IMF takes a cool tone with Portugal's anti-austerity gov't

LISBON, Portugal – The International Monetary Fund isn’t very impressed by Portugal’s new anti-austerity government.

The IMF said Thursday it is “regrettable” that a recent reversal of government workers’ pay cuts wasn’t accompanied by fundamental reforms of public-sector working practices. It added that the centre-left Socialist government needs to establish “realistic targets that are underpinned by concrete measures” to cut the country’s huge debt load.

The IMF acknowledged in a report that the government has “ambitious goals” to bring the country’s spending under control but said its plans lack detail. It also noted the government needs to quickly improve its budget management and transparency.
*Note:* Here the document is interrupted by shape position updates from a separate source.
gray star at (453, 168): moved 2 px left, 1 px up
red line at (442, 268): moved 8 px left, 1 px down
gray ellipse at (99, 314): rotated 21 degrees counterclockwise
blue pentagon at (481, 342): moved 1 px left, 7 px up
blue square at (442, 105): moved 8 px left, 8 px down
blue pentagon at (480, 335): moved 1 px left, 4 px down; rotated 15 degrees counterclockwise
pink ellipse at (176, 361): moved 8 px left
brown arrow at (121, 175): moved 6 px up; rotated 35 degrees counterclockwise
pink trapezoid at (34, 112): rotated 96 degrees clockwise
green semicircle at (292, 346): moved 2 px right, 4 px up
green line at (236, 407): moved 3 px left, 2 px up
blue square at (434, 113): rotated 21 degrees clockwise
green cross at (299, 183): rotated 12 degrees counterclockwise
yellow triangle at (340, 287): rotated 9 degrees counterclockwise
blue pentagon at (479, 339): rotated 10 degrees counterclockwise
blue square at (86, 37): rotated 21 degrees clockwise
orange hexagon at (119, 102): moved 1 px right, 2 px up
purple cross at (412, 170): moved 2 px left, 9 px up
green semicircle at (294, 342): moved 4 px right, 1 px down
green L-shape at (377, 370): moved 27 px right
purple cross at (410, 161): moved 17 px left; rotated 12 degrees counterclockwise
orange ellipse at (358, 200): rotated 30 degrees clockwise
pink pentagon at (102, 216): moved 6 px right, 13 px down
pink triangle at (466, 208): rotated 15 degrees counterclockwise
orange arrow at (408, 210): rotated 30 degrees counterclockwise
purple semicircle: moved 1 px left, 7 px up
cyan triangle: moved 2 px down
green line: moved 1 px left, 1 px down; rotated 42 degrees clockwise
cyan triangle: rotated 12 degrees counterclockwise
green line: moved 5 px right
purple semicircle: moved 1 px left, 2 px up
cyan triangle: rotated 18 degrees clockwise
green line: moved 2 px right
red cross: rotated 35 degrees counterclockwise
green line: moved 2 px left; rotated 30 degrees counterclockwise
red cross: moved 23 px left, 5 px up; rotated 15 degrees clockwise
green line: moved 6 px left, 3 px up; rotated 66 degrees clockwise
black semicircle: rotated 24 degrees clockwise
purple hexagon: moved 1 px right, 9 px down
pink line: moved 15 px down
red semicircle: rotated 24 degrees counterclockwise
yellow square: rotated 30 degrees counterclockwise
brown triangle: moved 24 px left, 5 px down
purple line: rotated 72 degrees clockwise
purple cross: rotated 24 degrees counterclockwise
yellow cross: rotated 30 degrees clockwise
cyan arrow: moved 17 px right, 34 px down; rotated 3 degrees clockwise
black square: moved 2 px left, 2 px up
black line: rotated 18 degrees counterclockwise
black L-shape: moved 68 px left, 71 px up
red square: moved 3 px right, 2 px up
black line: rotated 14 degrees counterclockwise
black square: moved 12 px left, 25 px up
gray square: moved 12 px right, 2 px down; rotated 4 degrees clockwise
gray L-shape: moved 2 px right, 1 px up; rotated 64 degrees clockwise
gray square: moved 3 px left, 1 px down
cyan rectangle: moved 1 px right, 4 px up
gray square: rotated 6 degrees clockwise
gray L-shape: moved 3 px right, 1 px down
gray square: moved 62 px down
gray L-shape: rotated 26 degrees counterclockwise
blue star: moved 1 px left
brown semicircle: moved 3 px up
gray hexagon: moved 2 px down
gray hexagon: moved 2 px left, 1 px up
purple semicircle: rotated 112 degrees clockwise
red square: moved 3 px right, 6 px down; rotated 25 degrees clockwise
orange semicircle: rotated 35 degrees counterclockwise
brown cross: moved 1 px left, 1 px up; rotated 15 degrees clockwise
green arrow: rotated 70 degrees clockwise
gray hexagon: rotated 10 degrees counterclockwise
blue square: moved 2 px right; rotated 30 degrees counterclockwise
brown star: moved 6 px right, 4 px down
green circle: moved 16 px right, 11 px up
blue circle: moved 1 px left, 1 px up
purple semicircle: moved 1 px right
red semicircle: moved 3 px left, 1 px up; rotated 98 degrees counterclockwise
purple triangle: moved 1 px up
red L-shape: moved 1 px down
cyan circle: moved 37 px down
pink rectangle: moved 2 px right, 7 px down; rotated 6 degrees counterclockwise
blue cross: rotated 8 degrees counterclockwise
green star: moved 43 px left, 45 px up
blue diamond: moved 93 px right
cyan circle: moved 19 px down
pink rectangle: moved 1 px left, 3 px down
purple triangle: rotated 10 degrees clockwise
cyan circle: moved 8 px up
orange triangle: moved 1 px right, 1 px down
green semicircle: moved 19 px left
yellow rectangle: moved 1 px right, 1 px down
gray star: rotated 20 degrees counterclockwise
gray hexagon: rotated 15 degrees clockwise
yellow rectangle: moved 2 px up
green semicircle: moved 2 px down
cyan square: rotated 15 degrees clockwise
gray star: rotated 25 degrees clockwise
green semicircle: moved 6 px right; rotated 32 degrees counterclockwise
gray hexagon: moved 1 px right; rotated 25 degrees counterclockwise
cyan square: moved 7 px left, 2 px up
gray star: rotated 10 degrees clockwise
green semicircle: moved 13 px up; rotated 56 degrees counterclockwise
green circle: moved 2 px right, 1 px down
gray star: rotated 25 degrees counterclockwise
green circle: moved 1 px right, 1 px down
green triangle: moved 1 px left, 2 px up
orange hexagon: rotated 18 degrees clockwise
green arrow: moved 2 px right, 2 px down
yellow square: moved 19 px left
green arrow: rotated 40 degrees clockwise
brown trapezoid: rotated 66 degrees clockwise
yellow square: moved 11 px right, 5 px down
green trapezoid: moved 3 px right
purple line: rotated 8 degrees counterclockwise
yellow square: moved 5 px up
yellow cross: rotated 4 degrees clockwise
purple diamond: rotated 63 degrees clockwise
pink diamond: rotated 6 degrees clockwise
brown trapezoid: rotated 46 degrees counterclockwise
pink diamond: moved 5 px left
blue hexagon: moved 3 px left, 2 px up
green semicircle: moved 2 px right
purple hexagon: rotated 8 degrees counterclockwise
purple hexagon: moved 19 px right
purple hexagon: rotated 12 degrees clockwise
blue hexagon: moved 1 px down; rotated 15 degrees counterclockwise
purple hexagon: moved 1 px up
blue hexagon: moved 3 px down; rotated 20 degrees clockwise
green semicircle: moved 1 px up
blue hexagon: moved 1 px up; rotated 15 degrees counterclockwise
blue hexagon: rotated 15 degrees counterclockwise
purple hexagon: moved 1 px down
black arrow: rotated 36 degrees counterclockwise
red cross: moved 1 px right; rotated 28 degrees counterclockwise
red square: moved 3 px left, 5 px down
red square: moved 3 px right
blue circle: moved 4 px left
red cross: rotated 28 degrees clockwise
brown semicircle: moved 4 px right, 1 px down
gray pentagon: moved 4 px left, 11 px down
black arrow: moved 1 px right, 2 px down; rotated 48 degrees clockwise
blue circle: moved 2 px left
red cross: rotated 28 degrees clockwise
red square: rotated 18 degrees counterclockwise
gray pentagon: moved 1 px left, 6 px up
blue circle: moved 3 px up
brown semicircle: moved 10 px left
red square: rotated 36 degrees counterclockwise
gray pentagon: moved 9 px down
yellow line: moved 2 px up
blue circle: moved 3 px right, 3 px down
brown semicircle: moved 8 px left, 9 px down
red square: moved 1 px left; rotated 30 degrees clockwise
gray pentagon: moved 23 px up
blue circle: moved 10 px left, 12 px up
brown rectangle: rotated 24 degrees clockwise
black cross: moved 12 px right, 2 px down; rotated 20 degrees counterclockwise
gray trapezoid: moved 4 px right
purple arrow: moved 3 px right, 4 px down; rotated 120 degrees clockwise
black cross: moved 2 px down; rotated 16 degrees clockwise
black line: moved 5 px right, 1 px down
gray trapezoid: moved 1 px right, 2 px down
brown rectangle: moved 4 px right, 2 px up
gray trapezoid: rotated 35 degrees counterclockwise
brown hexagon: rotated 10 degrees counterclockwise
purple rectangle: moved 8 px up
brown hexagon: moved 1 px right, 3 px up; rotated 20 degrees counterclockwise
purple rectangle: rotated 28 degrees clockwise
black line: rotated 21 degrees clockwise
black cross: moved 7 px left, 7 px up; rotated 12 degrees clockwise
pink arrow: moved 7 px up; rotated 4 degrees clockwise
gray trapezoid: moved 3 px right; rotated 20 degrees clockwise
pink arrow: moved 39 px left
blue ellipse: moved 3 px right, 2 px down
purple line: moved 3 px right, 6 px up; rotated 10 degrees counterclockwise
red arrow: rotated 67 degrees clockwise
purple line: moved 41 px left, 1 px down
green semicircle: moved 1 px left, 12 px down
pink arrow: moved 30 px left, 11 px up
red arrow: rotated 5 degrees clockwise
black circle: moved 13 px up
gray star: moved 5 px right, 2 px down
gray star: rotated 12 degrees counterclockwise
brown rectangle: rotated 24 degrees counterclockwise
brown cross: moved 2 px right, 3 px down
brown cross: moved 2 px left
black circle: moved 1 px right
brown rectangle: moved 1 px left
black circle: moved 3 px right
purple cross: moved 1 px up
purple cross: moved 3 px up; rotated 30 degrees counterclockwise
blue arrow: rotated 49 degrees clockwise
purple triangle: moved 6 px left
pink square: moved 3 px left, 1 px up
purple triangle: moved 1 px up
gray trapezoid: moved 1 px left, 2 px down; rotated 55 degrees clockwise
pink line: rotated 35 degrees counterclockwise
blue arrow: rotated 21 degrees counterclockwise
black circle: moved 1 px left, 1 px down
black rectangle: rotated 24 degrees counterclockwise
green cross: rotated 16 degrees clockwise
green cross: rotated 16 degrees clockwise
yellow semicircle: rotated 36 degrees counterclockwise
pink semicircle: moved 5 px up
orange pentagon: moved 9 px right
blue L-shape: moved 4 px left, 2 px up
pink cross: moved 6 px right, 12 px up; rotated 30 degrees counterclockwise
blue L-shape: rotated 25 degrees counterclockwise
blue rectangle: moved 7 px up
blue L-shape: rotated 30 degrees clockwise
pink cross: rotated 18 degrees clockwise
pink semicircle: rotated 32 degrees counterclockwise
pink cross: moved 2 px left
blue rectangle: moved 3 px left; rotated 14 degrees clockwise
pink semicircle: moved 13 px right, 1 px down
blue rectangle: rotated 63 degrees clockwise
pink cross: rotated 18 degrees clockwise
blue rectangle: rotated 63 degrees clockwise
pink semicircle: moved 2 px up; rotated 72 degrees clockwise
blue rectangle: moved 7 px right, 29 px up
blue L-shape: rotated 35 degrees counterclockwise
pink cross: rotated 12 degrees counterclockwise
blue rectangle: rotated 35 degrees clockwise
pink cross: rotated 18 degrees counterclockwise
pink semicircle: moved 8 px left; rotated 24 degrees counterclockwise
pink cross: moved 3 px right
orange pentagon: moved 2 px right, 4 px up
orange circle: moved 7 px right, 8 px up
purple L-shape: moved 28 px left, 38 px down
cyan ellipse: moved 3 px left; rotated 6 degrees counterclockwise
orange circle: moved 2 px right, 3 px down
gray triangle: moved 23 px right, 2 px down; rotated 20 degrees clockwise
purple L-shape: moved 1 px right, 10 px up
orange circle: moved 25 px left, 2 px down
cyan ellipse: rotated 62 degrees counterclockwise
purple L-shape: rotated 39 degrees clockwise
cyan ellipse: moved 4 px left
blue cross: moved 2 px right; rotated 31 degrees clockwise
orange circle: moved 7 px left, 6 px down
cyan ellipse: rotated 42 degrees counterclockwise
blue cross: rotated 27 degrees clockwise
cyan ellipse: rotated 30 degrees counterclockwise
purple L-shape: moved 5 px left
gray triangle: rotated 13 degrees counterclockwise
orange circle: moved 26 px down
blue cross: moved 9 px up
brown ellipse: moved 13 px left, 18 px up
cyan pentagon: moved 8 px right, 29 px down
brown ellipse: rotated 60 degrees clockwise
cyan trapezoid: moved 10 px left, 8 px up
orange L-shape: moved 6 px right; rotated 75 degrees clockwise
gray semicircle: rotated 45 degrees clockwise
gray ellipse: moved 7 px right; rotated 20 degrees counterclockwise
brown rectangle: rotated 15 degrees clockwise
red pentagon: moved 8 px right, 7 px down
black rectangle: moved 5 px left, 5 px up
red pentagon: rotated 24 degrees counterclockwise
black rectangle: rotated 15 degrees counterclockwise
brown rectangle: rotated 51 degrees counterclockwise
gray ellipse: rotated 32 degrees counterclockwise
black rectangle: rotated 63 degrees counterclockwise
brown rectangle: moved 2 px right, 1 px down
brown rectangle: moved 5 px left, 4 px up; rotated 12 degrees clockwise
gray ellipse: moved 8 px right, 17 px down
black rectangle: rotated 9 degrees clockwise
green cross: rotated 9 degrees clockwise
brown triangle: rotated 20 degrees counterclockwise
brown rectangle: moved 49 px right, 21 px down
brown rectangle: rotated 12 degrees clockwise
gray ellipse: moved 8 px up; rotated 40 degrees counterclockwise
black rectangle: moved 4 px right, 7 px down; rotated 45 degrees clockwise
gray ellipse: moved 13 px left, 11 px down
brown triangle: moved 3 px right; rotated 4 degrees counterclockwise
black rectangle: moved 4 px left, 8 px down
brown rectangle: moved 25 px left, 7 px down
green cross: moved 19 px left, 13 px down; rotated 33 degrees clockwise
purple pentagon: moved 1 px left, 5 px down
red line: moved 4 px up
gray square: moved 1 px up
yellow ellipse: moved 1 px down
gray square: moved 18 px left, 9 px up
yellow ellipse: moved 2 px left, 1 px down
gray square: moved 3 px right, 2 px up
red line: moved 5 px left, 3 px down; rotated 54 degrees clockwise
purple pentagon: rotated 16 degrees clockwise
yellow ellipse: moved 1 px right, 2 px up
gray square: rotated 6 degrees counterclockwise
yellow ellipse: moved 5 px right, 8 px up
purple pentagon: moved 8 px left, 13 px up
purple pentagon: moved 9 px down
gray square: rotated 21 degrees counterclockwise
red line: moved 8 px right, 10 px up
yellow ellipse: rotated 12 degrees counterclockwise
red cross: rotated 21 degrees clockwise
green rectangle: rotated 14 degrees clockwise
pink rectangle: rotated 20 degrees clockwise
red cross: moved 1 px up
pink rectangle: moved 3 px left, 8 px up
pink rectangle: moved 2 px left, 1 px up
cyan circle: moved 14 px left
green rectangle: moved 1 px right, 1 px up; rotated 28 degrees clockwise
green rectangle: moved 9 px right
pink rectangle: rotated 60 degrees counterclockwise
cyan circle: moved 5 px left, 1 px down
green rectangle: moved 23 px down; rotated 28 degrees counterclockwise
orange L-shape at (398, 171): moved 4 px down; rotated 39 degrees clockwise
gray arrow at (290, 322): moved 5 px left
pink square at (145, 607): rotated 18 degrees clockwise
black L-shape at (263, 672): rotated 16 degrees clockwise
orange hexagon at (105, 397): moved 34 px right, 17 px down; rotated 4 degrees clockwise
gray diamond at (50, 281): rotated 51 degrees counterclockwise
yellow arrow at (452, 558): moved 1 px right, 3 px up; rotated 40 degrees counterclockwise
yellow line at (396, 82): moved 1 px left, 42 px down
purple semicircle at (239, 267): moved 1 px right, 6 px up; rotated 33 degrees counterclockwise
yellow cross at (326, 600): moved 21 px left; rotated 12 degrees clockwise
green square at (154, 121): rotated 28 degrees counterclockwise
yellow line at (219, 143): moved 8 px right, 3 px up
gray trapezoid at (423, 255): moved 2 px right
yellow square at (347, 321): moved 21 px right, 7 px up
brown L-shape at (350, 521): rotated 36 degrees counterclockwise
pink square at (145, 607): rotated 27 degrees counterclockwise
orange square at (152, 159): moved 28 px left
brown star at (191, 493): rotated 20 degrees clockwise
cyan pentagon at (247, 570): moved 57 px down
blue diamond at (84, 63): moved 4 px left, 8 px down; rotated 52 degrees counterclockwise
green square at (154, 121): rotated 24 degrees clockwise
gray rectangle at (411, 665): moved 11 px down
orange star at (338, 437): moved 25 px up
Portugal needed a 78 billion-euro ($86.7 billion) international bailout in 2011 amid Europe’s debt crisis. In return for that money, creditors, including the IMF, demanded three years of deeply unpopular cuts to pay, pensions and government spending on social services.

A general election last year produced a Socialist government kept in power by an alliance with the Communist Party and radical Left Bloc. Their common platform is rolling back austerity. That has included bringing back four public holidays, a return to the government workers’ traditional 35-hour working week, down from an austerity-era 40 hours, and cutting the sales tax on restaurant meals to 13 per cent from 23 per cent.

Despite that, the government says it will abide by the fiscal rules of eurozone membership.

The IMF, though, insisted that more social and economic reforms are “essential” to help cushion the vulnerable country against outside shocks, such as the United Kingdom’s vote last week to leave the EU, which is expected to reduce investment.

The report predicted Portuguese economic growth of 1 per cent this year, compared with the government forecast of 1.8 per cent.

Even so, the IMF foresees a budget deficit this year close to 3 per cent of GDP — the target set by the European Union — and admitted that government has kept a lid on spending so far.

The finance ministry said in response that Portugal will meet EU demands on debt levels.